Ella se echó a reír.
—Godorik, eres tan buen ciudadano —le espetó—. Venga, subamos.
Y se dirigió hacia las escaleras. Godorik se quedó por un momento plantado en el sitio; hasta que por fin la siguió, airado.
—Pues estupendo —refunfuñó para sí—. Lo que tú veas.
En el segundo piso los estaba esperando Isebio Garvelto, parapetado detrás de la puerta de su apartamento y dejando asomar únicamente a través de la rendija una nariz torcida y un arrugado ojo verde y acusador.
—¿Saben qué hora es? —tronó, sin ampliar la rendija, en cuanto los vio aparecer por las escaleras—. ¡Señora, si cree usted que por tener un carnet de empleada de la Computadora puede ir despertando a la gente impunemente…!
—Deje de armar escándalo, o será usted quien despierte al resto de sus vecinos, con carnet de empleado de la Computadora o sin él —le espetó Mariana.
Garvelto, que a través de la rendija parecía un hombre mayor, escuchimizado y de piel fláccida y arrugada, miró nerviosamente a su alrededor, y bajó tanto la voz que Mariana tuvo que acercarse mucho para poder oír qué decía.
—En cualquier caso, váyanse —gruñó—. Ya les he dicho que no sé nada de esa sangre, ni de ningún asesinato, y que quién entre y salga de mi local es cosa mía, y solo mía…

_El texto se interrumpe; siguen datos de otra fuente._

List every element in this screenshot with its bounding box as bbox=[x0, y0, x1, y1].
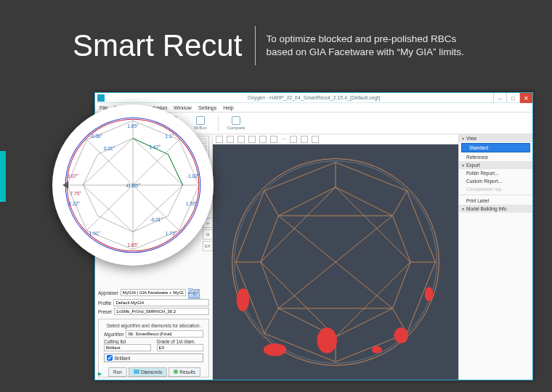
view-group-header[interactable]: View bbox=[459, 134, 532, 142]
diamond-checkbox-label: Brilliant bbox=[115, 356, 130, 361]
profile-field[interactable] bbox=[113, 299, 209, 306]
facet-diagram-overlay: -0.05° 1.65° 1.1° -1.02° 1.55° 1.73° 1.6… bbox=[52, 105, 214, 266]
ctool-6[interactable] bbox=[290, 136, 297, 143]
svg-text:1.65°: 1.65° bbox=[127, 242, 139, 248]
ctool-3[interactable] bbox=[248, 136, 256, 143]
diagram-center-value: -0.05° bbox=[125, 182, 141, 189]
ctool-8[interactable] bbox=[312, 136, 319, 143]
view-item-standard[interactable]: Standard bbox=[461, 143, 530, 152]
svg-text:-0.06°: -0.06° bbox=[90, 134, 103, 139]
export-polish[interactable]: Polish Report... bbox=[459, 169, 532, 177]
svg-text:1.55°: 1.55° bbox=[186, 201, 198, 206]
diamond-checkbox[interactable] bbox=[107, 355, 113, 361]
hero-subtitle: To optimize blocked and pre-polished RBC… bbox=[256, 33, 463, 59]
hero-subtitle-line1: To optimize blocked and pre-polished RBC… bbox=[266, 33, 463, 46]
toolbar-compare[interactable]: Compare bbox=[226, 114, 246, 133]
export-comparative: Comparative rep... bbox=[459, 185, 532, 193]
svg-point-4 bbox=[317, 327, 336, 353]
grade-field[interactable] bbox=[157, 344, 204, 351]
appraiser-row: Appraiser Show Editor bbox=[95, 287, 212, 298]
accent-bar bbox=[0, 151, 6, 202]
model-building-header[interactable]: Model Building Info bbox=[459, 205, 532, 213]
run-icon: ▶ bbox=[98, 371, 107, 377]
ctool-0[interactable] bbox=[216, 136, 223, 143]
tab-run[interactable]: Run bbox=[108, 367, 127, 377]
svg-point-7 bbox=[394, 327, 409, 343]
ctool-7[interactable] bbox=[301, 136, 308, 143]
svg-point-6 bbox=[237, 288, 250, 311]
titlebar: Oxygen - HARP_22_64_SmartRecut_2.15.4_[D… bbox=[95, 93, 532, 103]
app-logo-icon bbox=[97, 94, 105, 102]
algorithm-field[interactable] bbox=[126, 330, 203, 338]
algorithm-label: Algorithm bbox=[104, 332, 123, 337]
ctool-5[interactable] bbox=[270, 136, 277, 143]
print-label[interactable]: Print Label bbox=[459, 197, 532, 205]
show-editor-link[interactable]: Show Editor bbox=[188, 287, 209, 298]
cutting-label: Cutting list bbox=[104, 339, 151, 344]
svg-text:0.01°: 0.01° bbox=[104, 146, 115, 151]
appraiser-field[interactable] bbox=[121, 289, 186, 296]
svg-text:2.22°: 2.22° bbox=[69, 201, 81, 206]
svg-point-8 bbox=[425, 287, 434, 301]
menu-help[interactable]: Help bbox=[223, 105, 233, 110]
compare-icon bbox=[232, 116, 240, 125]
hero: Smart Recut To optimize blocked and pre-… bbox=[73, 26, 537, 65]
export-custom[interactable]: Custom Report... bbox=[459, 177, 532, 185]
profile-label: Profile bbox=[98, 301, 111, 306]
svg-text:1.65°: 1.65° bbox=[127, 123, 139, 128]
export-group-header[interactable]: Export bbox=[459, 161, 532, 169]
window-buttons: – □ ✕ bbox=[493, 93, 532, 103]
ctool-2[interactable] bbox=[238, 136, 245, 143]
ctool-1[interactable] bbox=[227, 136, 234, 143]
allocation-header: Select algorithm and diamonds for alloca… bbox=[101, 322, 206, 330]
ctool-4[interactable] bbox=[259, 136, 267, 143]
grade-label: Grade of 1st diam. bbox=[157, 339, 204, 344]
canvas-toolbar: ⋯ bbox=[213, 134, 458, 144]
diamond-checkbox-row[interactable]: Brilliant bbox=[104, 354, 203, 362]
preset-label: Preset bbox=[98, 309, 112, 314]
wireframe-view bbox=[213, 144, 458, 380]
hero-subtitle-line2: based on GIA Facetware with “My GIA” lim… bbox=[266, 46, 463, 59]
appraiser-label: Appraiser bbox=[98, 290, 118, 295]
maximize-button[interactable]: □ bbox=[506, 93, 519, 103]
view-item-reference[interactable]: Reference bbox=[459, 153, 532, 161]
window-title: Oxygen - HARP_22_64_SmartRecut_2.15.4_[D… bbox=[248, 95, 381, 100]
cutting-field[interactable] bbox=[104, 344, 151, 351]
toolbar-sep2 bbox=[218, 115, 219, 131]
svg-text:7.75°: 7.75° bbox=[70, 191, 82, 196]
svg-text:1.73°: 1.73° bbox=[166, 231, 177, 236]
hero-title: Smart Recut bbox=[73, 28, 255, 63]
tab-diamonds[interactable]: Diamonds bbox=[129, 367, 167, 377]
svg-text:-0.01°: -0.01° bbox=[150, 217, 163, 222]
svg-text:3.07°: 3.07° bbox=[68, 173, 79, 179]
bottom-tabs: ▶ Run Diamonds Results bbox=[95, 367, 212, 377]
close-button[interactable]: ✕ bbox=[519, 93, 532, 103]
minimize-button[interactable]: – bbox=[493, 93, 506, 103]
right-pane: View Standard Reference Export Polish Re… bbox=[458, 134, 532, 380]
svg-point-5 bbox=[264, 343, 286, 356]
canvas-area[interactable]: ⋯ bbox=[213, 134, 458, 380]
diamond-icon bbox=[134, 369, 139, 374]
results-icon bbox=[174, 369, 178, 374]
svg-text:1.1°: 1.1° bbox=[166, 134, 174, 139]
profile-row: Profile bbox=[95, 298, 212, 307]
svg-point-9 bbox=[372, 346, 382, 354]
svg-text:1.91°: 1.91° bbox=[89, 231, 101, 236]
preset-row: Preset bbox=[95, 307, 212, 316]
tab-results[interactable]: Results bbox=[169, 367, 200, 377]
preset-field[interactable] bbox=[114, 308, 209, 315]
svg-text:1.47°: 1.47° bbox=[150, 144, 161, 150]
svg-text:-1.02°: -1.02° bbox=[187, 173, 200, 179]
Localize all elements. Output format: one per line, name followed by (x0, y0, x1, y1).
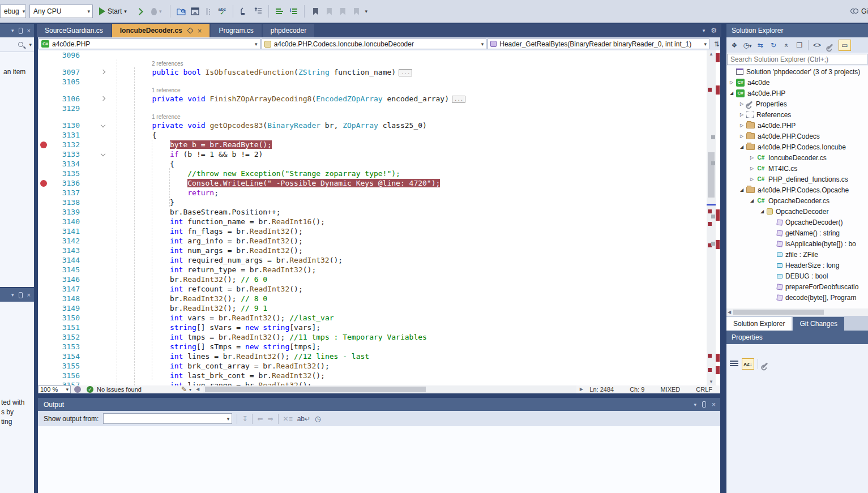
scroll-left-arrow[interactable]: ◀ (196, 385, 199, 393)
tree-item-a4c0de[interactable]: ▷C#a4c0de (726, 77, 868, 88)
breakpoint-margin[interactable] (38, 130, 49, 140)
code-text[interactable]: int lines = br.ReadInt32(); //12 lines -… (117, 351, 720, 361)
code-line-3129[interactable]: 3129 (38, 104, 720, 113)
properties-wrench-icon[interactable] (826, 41, 835, 49)
tree-item-isapplicable-byte-bo[interactable]: isApplicable(byte[]) : bo (726, 238, 868, 249)
tree-item-a4c0de.php[interactable]: ◢C#a4c0de.PHP (726, 88, 868, 98)
breakpoint-margin[interactable] (38, 159, 49, 169)
code-text[interactable]: int arg_info = br.ReadInt32(); (117, 236, 720, 246)
outlining-margin[interactable] (87, 121, 117, 130)
previous-bookmark-icon[interactable] (324, 6, 334, 16)
code-line-3130[interactable]: 3130 private void getOpcodes83(BinaryRea… (38, 121, 720, 130)
breakpoint-margin[interactable] (38, 303, 49, 313)
view-code-icon[interactable]: <> (813, 41, 822, 49)
outlining-margin[interactable] (87, 67, 117, 77)
next-message-icon[interactable]: ⇒ (268, 415, 273, 423)
breakpoint-margin[interactable] (38, 104, 49, 113)
tree-item-references[interactable]: ▷References (726, 109, 868, 120)
code-line-3154[interactable]: 3154 int lines = br.ReadInt32(); //12 li… (38, 351, 720, 361)
breakpoint-margin[interactable] (38, 50, 49, 60)
document-health-icon[interactable] (74, 386, 81, 393)
code-text[interactable]: int live_range = br.ReadInt32(); (117, 380, 720, 385)
scroll-right-arrow[interactable]: ▶ (580, 385, 583, 393)
tab-settings-gear-icon[interactable]: ⚙ (711, 27, 717, 35)
code-text[interactable]: int vars = br.ReadInt32(); //last_var (117, 313, 720, 323)
outlining-margin[interactable] (87, 149, 117, 159)
issues-status-label[interactable]: No issues found (97, 386, 142, 393)
code-line-3144[interactable]: 3144 int required_num_args = br.ReadInt3… (38, 255, 720, 265)
tab-close-icon[interactable]: × (198, 27, 202, 35)
breakpoint-margin[interactable] (38, 188, 49, 198)
code-line-3137[interactable]: 3137 return; (38, 188, 720, 198)
tree-item-opcachedecoder.cs[interactable]: ◢C#OpcacheDecoder.cs (726, 195, 868, 206)
code-text[interactable]: int return_type = br.ReadInt32(); (117, 265, 720, 275)
code-text[interactable]: br.ReadInt32(); // 8 0 (117, 294, 720, 303)
code-text[interactable] (117, 77, 720, 87)
outlining-margin[interactable] (87, 159, 117, 169)
collapse-chevron-icon[interactable]: ◢ (729, 91, 734, 96)
code-line-3132[interactable]: 3132 byte b = br.ReadByte(); (38, 140, 720, 149)
outlining-margin[interactable] (87, 226, 117, 236)
code-line-3145[interactable]: 3145 int return_type = br.ReadInt32(); (38, 265, 720, 275)
pin-icon[interactable] (702, 401, 706, 408)
clock-icon[interactable]: ◷ (315, 415, 320, 423)
code-text[interactable]: return; (117, 188, 720, 198)
outlining-margin[interactable] (87, 104, 117, 113)
tree-item-decode-byte-program[interactable]: decode(byte[], Program (726, 292, 868, 303)
code-text[interactable]: br.ReadInt32(); // 6 0 (117, 275, 720, 284)
breakpoint-margin[interactable] (38, 207, 49, 217)
code-text[interactable]: Console.WriteLine(" -Possible Dynamic Ke… (117, 178, 720, 188)
toggle-bookmark-icon[interactable] (310, 6, 320, 16)
code-line-3150[interactable]: 3150 int vars = br.ReadInt32(); //last_v… (38, 313, 720, 323)
breakpoint-margin[interactable] (38, 294, 49, 303)
breakpoint-margin[interactable] (38, 94, 49, 104)
expand-chevron-icon[interactable]: ▷ (739, 101, 745, 106)
scroll-down-arrow[interactable]: ▼ (707, 379, 716, 384)
code-text[interactable]: private void FinishZOpArrayDecoding8(Enc… (117, 94, 720, 104)
code-text[interactable]: { (117, 130, 720, 140)
show-all-files-icon[interactable]: ▭ (839, 40, 851, 51)
panel-tab-git-changes[interactable]: Git Changes (793, 317, 844, 331)
outlining-margin[interactable] (87, 342, 117, 351)
collapse-chevron-right-icon[interactable] (101, 96, 105, 101)
hot-reload-button[interactable]: ▾ (148, 4, 165, 19)
scrollbar-thumb[interactable] (733, 310, 824, 315)
outlining-margin[interactable] (87, 169, 117, 178)
outlining-margin[interactable] (87, 255, 117, 265)
outlining-margin[interactable] (87, 50, 117, 60)
code-text[interactable]: int function_name = br.ReadInt16(); (117, 217, 720, 226)
breakpoint-margin[interactable] (38, 342, 49, 351)
collapse-chevron-right-icon[interactable] (101, 70, 105, 74)
code-line-3097[interactable]: 3097 public bool IsObfuscatedFunction(ZS… (38, 67, 720, 77)
code-text[interactable]: int last_brk_cont = br.ReadInt32(); (117, 371, 720, 380)
editor-vertical-scrollbar[interactable]: ▲ ▼ (707, 50, 716, 385)
tree-item-solution-phpdecoder-3-of-3-projects-[interactable]: Solution 'phpdecoder' (3 of 3 projects) (726, 66, 868, 77)
clear-all-icon[interactable]: ✕≡ (283, 415, 293, 423)
edit-pencil-icon[interactable]: ✎ (181, 385, 187, 393)
collapse-chevron-down-icon[interactable] (101, 123, 105, 127)
code-line-3106[interactable]: 3106 private void FinishZOpArrayDecoding… (38, 94, 720, 104)
close-icon[interactable]: × (712, 401, 716, 409)
code-line-3156[interactable]: 3156 int last_brk_cont = br.ReadInt32(); (38, 371, 720, 380)
alphabetical-sort-icon[interactable]: AZ↓ (742, 358, 754, 370)
document-tab-SourceGuardian.cs[interactable]: SourceGuardian.cs (37, 24, 111, 37)
breakpoint-margin[interactable] (38, 255, 49, 265)
status-column-number[interactable]: Ch: 9 (630, 386, 644, 393)
breakpoint-margin[interactable] (38, 351, 49, 361)
property-pages-wrench-icon[interactable] (762, 360, 768, 368)
code-line-3157[interactable]: 3157 int live_range = br.ReadInt32(); (38, 380, 720, 385)
status-encoding[interactable]: MIXED (660, 386, 680, 393)
tree-item-headersize-long[interactable]: HeaderSize : long (726, 260, 868, 271)
uncomment-lines-icon[interactable] (288, 6, 298, 16)
split-editor-icon[interactable]: ⇅ (714, 40, 720, 48)
breakpoint-margin[interactable] (38, 121, 49, 130)
window-home-icon[interactable] (190, 6, 200, 16)
breakpoint-margin[interactable] (38, 323, 49, 332)
spell-check-icon[interactable]: abc✓ (217, 6, 227, 16)
code-line-3141[interactable]: 3141 int fn_flags = br.ReadInt32(); (38, 226, 720, 236)
start-without-debugging-button[interactable] (133, 4, 145, 19)
outlining-margin[interactable] (87, 140, 117, 149)
code-line-3139[interactable]: 3139 br.BaseStream.Position++; (38, 207, 720, 217)
tree-item-getname-string[interactable]: getName() : string (726, 228, 868, 238)
code-line-3148[interactable]: 3148 br.ReadInt32(); // 8 0 (38, 294, 720, 303)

—Señor Garvelto, respecto al tema de lo ocurrido frente a su local, hasta ahora la policía ha tenido que trabajar sin una hipótesis clara —explicó Mariana—. Ahora estamos seguros de que se llevaron a cabo varios, no uno sino varios, asesinatos. ¿Va a dejarnos entrar, o prefiere que sigamos discutiendo esto en el rellano, donde cualquiera puede estar escuchando?